Shirky’s post is a cautionary, self-flagellating mea culpa. He was one of the outraged. This, he says now, wasn’t homophobia it was stupidity. Stupidity on Amazon’s part for creating an algorithm that would wipe out gay and lesbian literature so thoughtlessly; stupidity on his part as an experienced technology writer, to join hounds chasing Amazon, he confesses.

As a post-script, the blogger Bookkake doesn’t agree with Shirky, and he’s not the only one:

…the issue at the heart of #amazonfail is not – should not be – whether Amazon’s recategorisation was accidental or not, but how LGBT books came to be classified as not suitable for “family” viewing. How Amazon attempted to place them in the category of things of which we shall not speak.

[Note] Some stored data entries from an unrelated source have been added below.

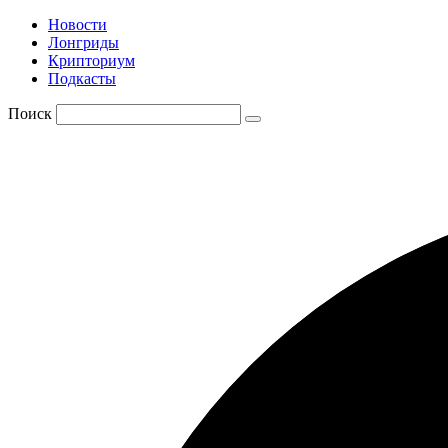
Новости
Лонгриды
Крипториум
Подкасты
Поиск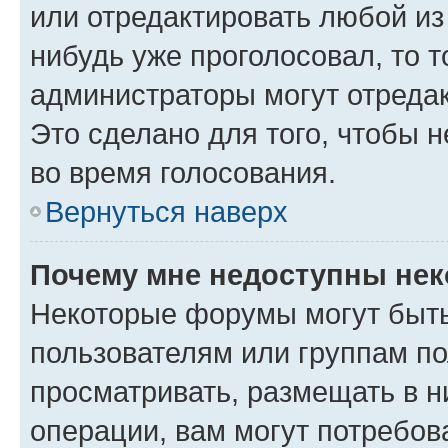
или отредактировать любой из 
нибудь уже проголосовал, то 
администраторы могут отредак
Это сделано для того, чтобы 
во время голосования.
Вернуться наверх
Почему мне недоступны не
Некоторые форумы могут быт
пользователям или группам по
просматривать, размещать в н
операции, вам могут потребов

Which is also 100% true. What Amazon’s algorithm did was effectively exaggerate a societal prejudice.  This wasn’t just a technological failure, it was a cultural failure too. Shirky is letting them off the hook too lightly.

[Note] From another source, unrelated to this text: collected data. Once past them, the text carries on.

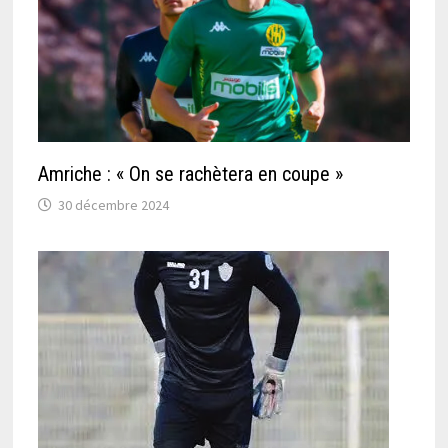
Amriche : « On se rachètera en coupe »
30 décembre 2024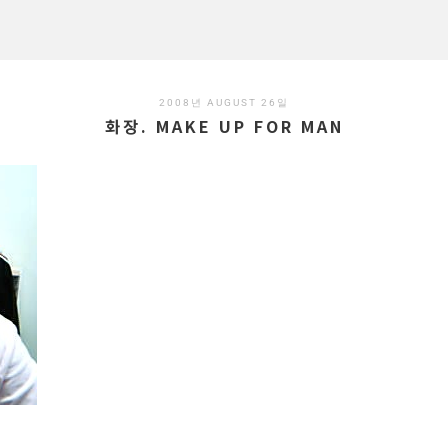
2008년 AUGUST 26일
화장. MAKE UP FOR MAN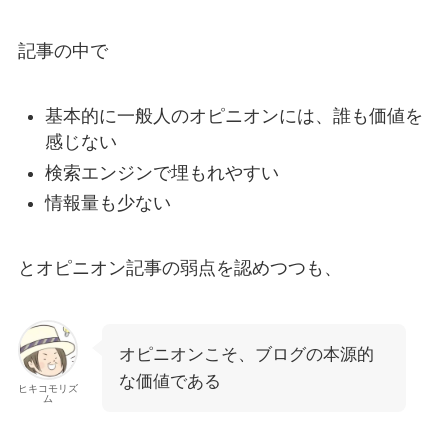
記事の中で
基本的に一般人のオピニオンには、誰も価値を
感じない
検索エンジンで埋もれやすい
情報量も少ない
とオピニオン記事の弱点を認めつつも、
オピニオンこそ、ブログの本源的
な価値である
ヒキコモリズ
ム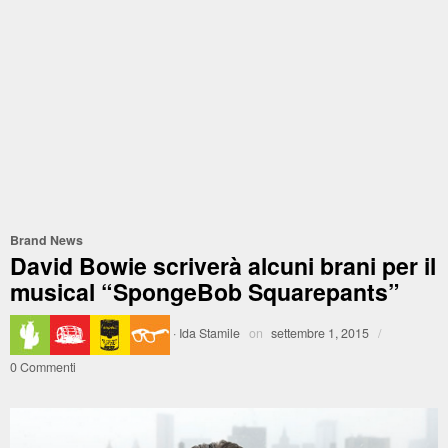
Brand News
David Bowie scriverà alcuni brani per il
musical “SpongeBob Squarepants”
·
Ida Stamile
on
settembre 1, 2015
/
0 Commenti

But Bookkake also draws the parallel to  the Dubai Literary festival. Back in February Bookkake and several other bloggers had complained about the Dubai Literary Festival banning Geraldine Bedell’s novel The Gulf  Between Us, which also features a gay relationship.

The outrage surrounding this banning led to Margaret Atwood refusing to attend the festival. Only as Atwood later discovered nothing of the sort had happened. The book was never “banned”. As I wrote in the A&E blog back in February, the book was never invited to the Dubai literary festival at all. The whole “banned” story was seeded by a press officer at Penguin and took off on the internet.

I don’t agree with Bookkake that there is a parallel. Yes, Dubai is an institutionally homophobic culture, and yes, the literary festival still ducked confronting that homophobia, but this was outrage manufactured by Penguin, exploiting another evil, Islamophobia. Bookkake and others who expressed their outrage were being manipulated to sell a minor novel. It was a cynical incitement of the mob.

What both stories show is how fantastically easy it is to manufacture outrage in our instant culture, whether justified or not. That can be good – Amazon are now having to prove they don’t discriminate against LGBT literature.

What frightened Clay Shirky is that he became part of a mob. The sheer speed with which events unfolded overtook his rational side. And what should worry anyone is that the idea that the internet naturally favours a liberal, progressive viewpoint is an absurd one. There has been an assumption, from Howard Rheingold’s Smart Mobs onwards, that the electronically connected mass is greater and more virtuous than the individual. The classic smart mob case was the toppling of President Estrada of the Philippines in 2001 by protestors who self-organised on using mobile phones.

But here’s another example. Last year  ethnic violence was stoked up in Kenya for deliberately cynical reasons, leaving 1,000 dead and 300,000 more displaced. That too was a smart mob, organised through mobile phones. The mob also destroys.

Image: Hung Drawn & Quartered II (Treeson), 2005, (detail), by Matthew Day Jackson from the Saatchi Gallery’s USA Today.